Calculating the distance between two points represented by position vectors

Question

Q: The positions of two particles, A and B, at a time t, are given by rA = 3 cos(πt)i +(2t+1)j and rB = 2sin(πt)i + (2-t)j

Find the distance between the two particles when t = 4:

My method:

When t = 4: rA = 3i + 9j and rB = -2j

the distance from the origin to point rA when t = 4 is 3 root (10)

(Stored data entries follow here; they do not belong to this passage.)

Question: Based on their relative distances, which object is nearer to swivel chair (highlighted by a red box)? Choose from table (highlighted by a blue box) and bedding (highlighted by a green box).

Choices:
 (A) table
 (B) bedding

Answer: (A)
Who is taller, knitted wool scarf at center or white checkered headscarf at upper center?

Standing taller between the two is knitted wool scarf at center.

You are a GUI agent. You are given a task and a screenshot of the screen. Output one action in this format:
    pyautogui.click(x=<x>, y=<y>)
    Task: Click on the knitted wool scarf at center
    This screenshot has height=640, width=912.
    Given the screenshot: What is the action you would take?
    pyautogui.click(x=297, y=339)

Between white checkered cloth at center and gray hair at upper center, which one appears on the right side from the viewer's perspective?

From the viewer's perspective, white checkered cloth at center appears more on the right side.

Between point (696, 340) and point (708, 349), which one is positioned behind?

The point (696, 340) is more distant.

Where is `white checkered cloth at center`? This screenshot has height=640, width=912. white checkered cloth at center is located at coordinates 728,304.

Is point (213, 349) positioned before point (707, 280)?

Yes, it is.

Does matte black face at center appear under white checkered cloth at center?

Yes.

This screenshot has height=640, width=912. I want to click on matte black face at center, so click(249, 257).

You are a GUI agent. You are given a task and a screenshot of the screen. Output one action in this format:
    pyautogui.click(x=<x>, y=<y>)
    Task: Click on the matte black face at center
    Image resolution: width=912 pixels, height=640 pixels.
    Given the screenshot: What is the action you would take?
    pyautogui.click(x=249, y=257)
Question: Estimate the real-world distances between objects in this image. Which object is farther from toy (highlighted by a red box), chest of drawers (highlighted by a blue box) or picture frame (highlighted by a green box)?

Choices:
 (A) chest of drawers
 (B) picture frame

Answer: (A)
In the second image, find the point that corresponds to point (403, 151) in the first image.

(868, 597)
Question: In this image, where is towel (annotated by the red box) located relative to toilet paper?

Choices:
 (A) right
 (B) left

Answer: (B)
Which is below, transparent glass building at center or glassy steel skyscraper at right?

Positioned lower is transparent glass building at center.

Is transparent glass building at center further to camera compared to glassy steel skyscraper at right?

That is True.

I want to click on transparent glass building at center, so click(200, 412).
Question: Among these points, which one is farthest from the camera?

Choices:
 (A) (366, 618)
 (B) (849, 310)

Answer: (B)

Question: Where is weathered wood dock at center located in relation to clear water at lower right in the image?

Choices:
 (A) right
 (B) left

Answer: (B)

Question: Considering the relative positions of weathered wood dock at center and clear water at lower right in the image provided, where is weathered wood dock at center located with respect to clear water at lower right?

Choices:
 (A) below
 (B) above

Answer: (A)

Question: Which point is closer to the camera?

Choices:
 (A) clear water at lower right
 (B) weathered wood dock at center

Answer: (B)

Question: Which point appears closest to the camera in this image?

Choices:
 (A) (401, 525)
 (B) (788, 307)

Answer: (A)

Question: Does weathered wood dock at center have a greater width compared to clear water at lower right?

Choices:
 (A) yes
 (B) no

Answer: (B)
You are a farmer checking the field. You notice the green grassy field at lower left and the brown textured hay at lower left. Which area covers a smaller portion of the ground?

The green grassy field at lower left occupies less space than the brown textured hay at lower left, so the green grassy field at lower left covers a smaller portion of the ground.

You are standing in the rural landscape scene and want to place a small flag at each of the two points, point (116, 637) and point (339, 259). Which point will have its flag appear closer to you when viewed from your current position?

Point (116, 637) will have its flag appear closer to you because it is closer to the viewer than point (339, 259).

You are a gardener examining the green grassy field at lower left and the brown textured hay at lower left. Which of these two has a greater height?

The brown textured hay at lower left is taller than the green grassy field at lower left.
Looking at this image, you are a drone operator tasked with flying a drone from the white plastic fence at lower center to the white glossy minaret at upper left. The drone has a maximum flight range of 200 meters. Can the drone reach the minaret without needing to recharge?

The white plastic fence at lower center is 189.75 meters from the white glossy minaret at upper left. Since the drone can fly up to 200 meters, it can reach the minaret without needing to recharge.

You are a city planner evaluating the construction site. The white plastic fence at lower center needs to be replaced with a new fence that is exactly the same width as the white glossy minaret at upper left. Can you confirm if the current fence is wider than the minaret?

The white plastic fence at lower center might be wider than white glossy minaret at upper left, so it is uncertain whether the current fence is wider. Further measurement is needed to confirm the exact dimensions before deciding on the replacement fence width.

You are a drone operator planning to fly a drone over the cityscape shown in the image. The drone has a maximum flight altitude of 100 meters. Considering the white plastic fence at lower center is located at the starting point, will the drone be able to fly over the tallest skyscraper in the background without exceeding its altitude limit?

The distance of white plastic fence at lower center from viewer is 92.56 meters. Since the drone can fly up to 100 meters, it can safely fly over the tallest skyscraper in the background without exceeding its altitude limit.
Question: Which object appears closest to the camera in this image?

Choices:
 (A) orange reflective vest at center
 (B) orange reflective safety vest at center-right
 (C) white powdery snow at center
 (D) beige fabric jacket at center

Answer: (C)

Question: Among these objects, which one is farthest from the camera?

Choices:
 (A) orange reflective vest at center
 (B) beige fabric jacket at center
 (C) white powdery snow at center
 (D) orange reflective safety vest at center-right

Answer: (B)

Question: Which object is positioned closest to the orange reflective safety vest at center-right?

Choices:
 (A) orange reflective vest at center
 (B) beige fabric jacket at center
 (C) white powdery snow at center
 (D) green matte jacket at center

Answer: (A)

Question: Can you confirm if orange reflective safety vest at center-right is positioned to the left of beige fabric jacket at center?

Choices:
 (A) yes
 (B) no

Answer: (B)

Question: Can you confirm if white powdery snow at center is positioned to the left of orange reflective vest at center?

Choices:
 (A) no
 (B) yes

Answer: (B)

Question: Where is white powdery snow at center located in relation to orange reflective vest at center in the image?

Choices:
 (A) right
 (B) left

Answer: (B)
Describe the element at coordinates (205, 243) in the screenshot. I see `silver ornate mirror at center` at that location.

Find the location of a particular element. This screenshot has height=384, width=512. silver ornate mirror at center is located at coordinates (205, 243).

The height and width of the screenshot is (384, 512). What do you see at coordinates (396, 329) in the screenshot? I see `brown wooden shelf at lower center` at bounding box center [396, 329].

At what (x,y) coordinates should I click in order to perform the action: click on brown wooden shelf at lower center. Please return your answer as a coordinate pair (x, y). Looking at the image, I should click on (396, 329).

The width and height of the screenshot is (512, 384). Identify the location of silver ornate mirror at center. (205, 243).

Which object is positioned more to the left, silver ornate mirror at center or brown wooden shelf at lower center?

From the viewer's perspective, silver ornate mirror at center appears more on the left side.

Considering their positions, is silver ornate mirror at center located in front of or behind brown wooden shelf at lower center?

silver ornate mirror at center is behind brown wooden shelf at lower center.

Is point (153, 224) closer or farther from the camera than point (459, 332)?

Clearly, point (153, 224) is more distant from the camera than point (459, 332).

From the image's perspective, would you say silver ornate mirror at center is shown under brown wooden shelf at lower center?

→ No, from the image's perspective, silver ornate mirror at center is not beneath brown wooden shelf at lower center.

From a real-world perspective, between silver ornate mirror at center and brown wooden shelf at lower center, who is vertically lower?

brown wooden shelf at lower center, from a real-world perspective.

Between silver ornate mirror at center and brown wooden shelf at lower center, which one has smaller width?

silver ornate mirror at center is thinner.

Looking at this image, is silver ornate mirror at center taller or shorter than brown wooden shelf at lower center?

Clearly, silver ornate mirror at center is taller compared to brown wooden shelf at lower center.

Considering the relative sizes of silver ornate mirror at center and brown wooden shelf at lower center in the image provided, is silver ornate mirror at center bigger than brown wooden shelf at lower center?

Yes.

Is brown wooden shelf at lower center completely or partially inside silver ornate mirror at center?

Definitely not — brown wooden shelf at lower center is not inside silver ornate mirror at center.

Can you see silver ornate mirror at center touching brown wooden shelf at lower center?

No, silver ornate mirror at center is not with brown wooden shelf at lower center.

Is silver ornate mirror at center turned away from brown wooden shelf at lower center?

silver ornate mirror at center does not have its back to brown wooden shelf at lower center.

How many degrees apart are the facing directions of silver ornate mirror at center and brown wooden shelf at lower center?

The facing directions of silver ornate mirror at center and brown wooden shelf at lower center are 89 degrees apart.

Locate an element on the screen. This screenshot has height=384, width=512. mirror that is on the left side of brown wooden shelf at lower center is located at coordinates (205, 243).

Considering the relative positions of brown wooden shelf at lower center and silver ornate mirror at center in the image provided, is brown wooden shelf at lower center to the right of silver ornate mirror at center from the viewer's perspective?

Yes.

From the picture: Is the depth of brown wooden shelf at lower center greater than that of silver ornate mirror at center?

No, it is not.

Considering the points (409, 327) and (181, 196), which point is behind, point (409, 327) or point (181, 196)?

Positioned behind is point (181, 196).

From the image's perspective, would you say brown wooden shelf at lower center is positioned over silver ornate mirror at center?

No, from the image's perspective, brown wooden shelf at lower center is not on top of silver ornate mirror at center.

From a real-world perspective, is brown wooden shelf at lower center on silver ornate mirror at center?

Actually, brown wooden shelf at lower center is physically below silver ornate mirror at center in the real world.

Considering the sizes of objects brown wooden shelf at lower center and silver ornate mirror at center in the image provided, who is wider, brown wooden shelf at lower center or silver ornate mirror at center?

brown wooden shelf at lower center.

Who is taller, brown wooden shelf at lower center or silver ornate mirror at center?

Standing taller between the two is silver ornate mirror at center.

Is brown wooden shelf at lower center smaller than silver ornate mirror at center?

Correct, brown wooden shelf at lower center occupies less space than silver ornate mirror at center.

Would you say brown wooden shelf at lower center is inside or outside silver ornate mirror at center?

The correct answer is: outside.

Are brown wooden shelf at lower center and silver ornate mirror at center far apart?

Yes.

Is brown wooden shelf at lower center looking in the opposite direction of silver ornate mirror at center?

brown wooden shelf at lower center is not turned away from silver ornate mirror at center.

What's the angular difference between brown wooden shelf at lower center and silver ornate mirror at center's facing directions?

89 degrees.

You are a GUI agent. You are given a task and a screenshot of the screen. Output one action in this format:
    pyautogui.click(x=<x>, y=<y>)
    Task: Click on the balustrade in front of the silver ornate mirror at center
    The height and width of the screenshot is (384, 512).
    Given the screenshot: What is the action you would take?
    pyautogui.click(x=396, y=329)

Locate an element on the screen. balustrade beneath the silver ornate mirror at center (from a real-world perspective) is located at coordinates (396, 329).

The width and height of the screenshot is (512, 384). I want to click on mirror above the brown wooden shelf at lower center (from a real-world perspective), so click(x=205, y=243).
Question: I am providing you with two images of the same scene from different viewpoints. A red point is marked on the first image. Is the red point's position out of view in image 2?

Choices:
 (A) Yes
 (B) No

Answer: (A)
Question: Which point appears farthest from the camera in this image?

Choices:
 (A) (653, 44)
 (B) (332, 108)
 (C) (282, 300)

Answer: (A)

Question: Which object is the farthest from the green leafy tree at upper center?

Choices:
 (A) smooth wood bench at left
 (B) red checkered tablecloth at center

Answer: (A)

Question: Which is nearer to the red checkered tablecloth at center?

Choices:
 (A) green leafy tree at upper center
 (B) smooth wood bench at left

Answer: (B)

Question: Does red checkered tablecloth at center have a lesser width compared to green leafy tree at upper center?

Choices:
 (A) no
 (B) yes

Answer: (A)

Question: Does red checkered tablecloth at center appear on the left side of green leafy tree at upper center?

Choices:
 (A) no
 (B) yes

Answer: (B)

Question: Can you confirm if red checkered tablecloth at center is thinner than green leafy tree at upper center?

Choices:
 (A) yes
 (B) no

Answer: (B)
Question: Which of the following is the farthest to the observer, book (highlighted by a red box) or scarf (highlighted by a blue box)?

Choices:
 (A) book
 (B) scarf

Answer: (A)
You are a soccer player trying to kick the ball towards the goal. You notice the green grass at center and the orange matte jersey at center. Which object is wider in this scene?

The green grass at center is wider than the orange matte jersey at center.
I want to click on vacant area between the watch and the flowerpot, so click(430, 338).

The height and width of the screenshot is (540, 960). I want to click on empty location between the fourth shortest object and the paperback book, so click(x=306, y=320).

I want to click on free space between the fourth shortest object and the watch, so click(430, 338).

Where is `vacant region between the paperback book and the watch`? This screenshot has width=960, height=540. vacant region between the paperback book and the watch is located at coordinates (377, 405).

and the distance from the origin to point rB when t = 4 is 2

if we let theta be the angle that point rA (when t = 4) is from the x-axis, then theta = arctan(3) = 71.565 degrees

We can draw a triangle with the vertices being rA, rB and the origin respectively.

Using the Cosine rule: a^2 = b^2 + c^2 - 2bccosA a^2 = (3root(10))^2 + 2^2 - 12root(10)cos(71.565)

a^2 = 82

a = root (82) metres

But the answer is apparently root (130) metres. Have I gone wrong (and if so where have I) or is the answer given incorrect?

Answer 1

The simplest method is to use $$ || \textbf{AB} || = \sqrt{(x_B - x_A)^2 + (y_B - y_A)^2} = \sqrt{(-3)^2 + (-11)^2} = \sqrt{130} \approx 11,40 $$ Take a look here.

Answer 2

You used the wrong angle: you need the angle between the two vectors, not the angle between one of them and the $x$-axis. Computing this angle explicitly is unnecessary. For the law of cosines, you need $\lVert\vec r_a\rVert \lVert\vec r_b\rVert \cos\theta$, but that’s exactly $\vec r_a\cdot\vec r_b$. So, $$\lVert \vec r_a-\vec r_b\rVert^2 = \lVert\vec r_a\rVert^2+\lVert\vec r_b\rVert^2-2(\vec r_a\cdot\vec r_b),$$ which, if you plug in the values that you’ve got, agrees with the given solution.

As another answer points out, though, this is also more work than necessary: you should just compute the norm of $\vec r_a-\vec r_b$ directly.